Overall, the UK has failed to make progress in preventing the tobacco industry from interfering in policy and legislation, according to the latest global rankings.

While the UK continues to compare favourably to many of the 79 other countries surveyed, there is still work to do to raise its performance to the level reported in 2019, when it ranked first.

So-called CSR

Researchers found that the UK continued to offer tobacco companies opportunities to use so-called corporate social responsibility (CSR) programmes to open the door to government officials and policy makers, particularly in areas of significant public interest such as environmental pollution and COVID-19. Also of concern is the growing use of industry front groups, and the difficulty of identifying their role in lobbying and influencing policy.
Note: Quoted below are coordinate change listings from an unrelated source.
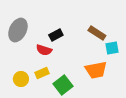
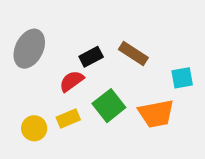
brown rectangle: (97, 33) -> (133, 53), moved
red semicircle: (44, 50) -> (72, 81), turned 126
green square: (63, 85) -> (109, 106), moved

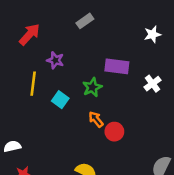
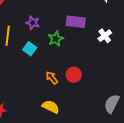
purple star: (55, 60) -> (33, 23), moved
orange arrow: (96, 119) -> (52, 78), moved

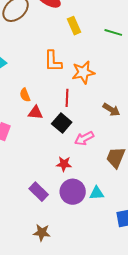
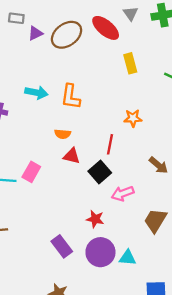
orange L-shape: (53, 61) -> (71, 97), moved
orange star: (83, 72) -> (133, 118), size x0.7
orange semicircle: (25, 95) -> (63, 134), turned -72

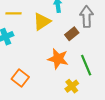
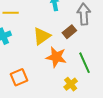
yellow triangle: (42, 22) -> (42, 36), moved
orange square: (20, 78) -> (19, 77), turned 30

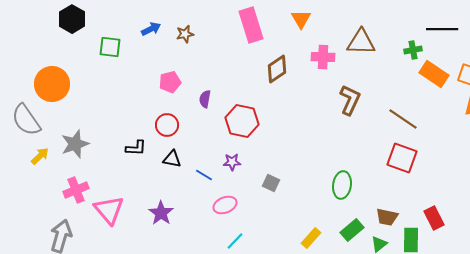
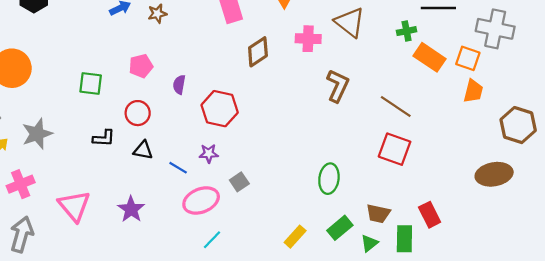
brown triangle: (361, 42) -> (350, 22), turned 36
green square: (110, 47) -> (91, 84), moved
gray square: (271, 183) -> (239, 182), moved, turned 30
pink cross: (76, 190) -> (21, 184), moved
pink ellipse: (225, 205) -> (201, 200), size x1.4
UK Tobacco Industry Interference Index

The UK research, published today in the UK Tobacco Industry Interference Index (UKTI), was led by the Tobacco Control Research Group at the University of Bath in collaboration with Action on Smoking and Health (ASH), ASH Scotland, ASH Wales and Cancer Research UK (CRUK).
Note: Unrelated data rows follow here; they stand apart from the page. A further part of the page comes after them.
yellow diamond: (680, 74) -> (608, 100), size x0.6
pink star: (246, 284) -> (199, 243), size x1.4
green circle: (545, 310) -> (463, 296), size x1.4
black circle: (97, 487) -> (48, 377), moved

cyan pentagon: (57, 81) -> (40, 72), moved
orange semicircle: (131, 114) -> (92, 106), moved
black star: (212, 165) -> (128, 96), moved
The UKTI forms part of the Global Tobacco Index (GTI), which, this year, ranks 80 countries based on how well they implement and comply with the obligations of a global health treaty, known as the World Health Organization Framework Convention on Tobacco Control, which prevents tobacco industry interference with governments.

The UK scored 32 out of a possible 100 – compared to 26 in 2019 – in the ranking where the lower the score, the better a country is faring.

Areas of concern

The Index shows several key areas of concern in the UK:

  • tobacco companies conducting CSR activities via informal parliamentary groups and by lobbying. In the case of COVID-19, this was in response to direct requests from government
  • despite Foreign and Commonwealth Office guidelines to the contrary, UK diplomats engaging with the tobacco industry in low- and middle-income countries
  • a lack of transparency across government departments about their interactions with the tobacco industry, with inconsistent and insufficient requirements for reporting between different departments
  • no general requirement for the tobacco industry and affiliated entities to register with the government, which is of particular concern given the industry’s growing use of third parties

Dr Raouf Alebshehy, monitoring coordinator for the Tobacco Control Research Group at the University of Bath and the lead researcher for the UKTI, commented:

‘The UK’s policy-making system accepts stakeholders’ submissions in some instances, allowing tobacco companies to present opinions. In such cases, as a minimum, who said what must be clearly documented and made public. Submissions from the tobacco industry can’t be equated with submissions from health advocates. This is not a level playing field.’

Deborah Arnott, chief executive of ASH, said:

‘Yet again the annual Global Tobacco Index demonstrates that the UK is doing well by comparison with many other countries in preventing the tobacco industry from interfering in tobacco policy. However, more importantly, the specific UK Tobacco Industry Interference Index shines the spotlight on the areas where the UK can and should be doing better.’

Sheila Duffy, chief executive of ASH Scotland, said:

‘Tobacco is the single most damaging consumer product on the market, and the corporate multi-nationals who promote it and profit from it have long and well-documented track records of deceit and attempts to interfere with proposed public health measures. The Westminster and Holyrood Governments must up their game on transparency about tobacco industry funded attempts to influence public health policy, and reject any suggestion that the industry and its vested interests are valid health stakeholders or partners.’

Suzanne Cass, chief executive of ASH Wales, said:

'Recent activities in Wales show that the tobacco industry is not beyond interference at a grassroots level. ASH Wales will be working to ensure any campaigns funded by the tobacco industry are not endorsed or supported by Welsh Government or its officials. As Wales embarks on a robust campaign to reduce demand and drive down illegal tobacco sales, it is imperative that the tobacco industry is not given the opportunity to interfere. The tobacco industry still holds significant swaying power: we must continuously ensure that this does not influence policy on a local or wider level.'

Michelle Mitchell, chief executive of Cancer Research UK, said:

‘It’s disappointing to see that the UK has not managed to regain its leading position in preventing the tobacco industry from interfering in policy-making. Given the industry’s long history of subverting public policy for its own vested interests, we need our government to increase transparency, and ultimately limit interactions with these companies.

‘As highlighted by the recent takeover of Vectura by PMI, going forward it will also be essential for the government to step up its adherence to the WHO FCTC to ensure that Big Tobacco’s expansion into the health sector doesn’t permit it a seat at the policy-making table.’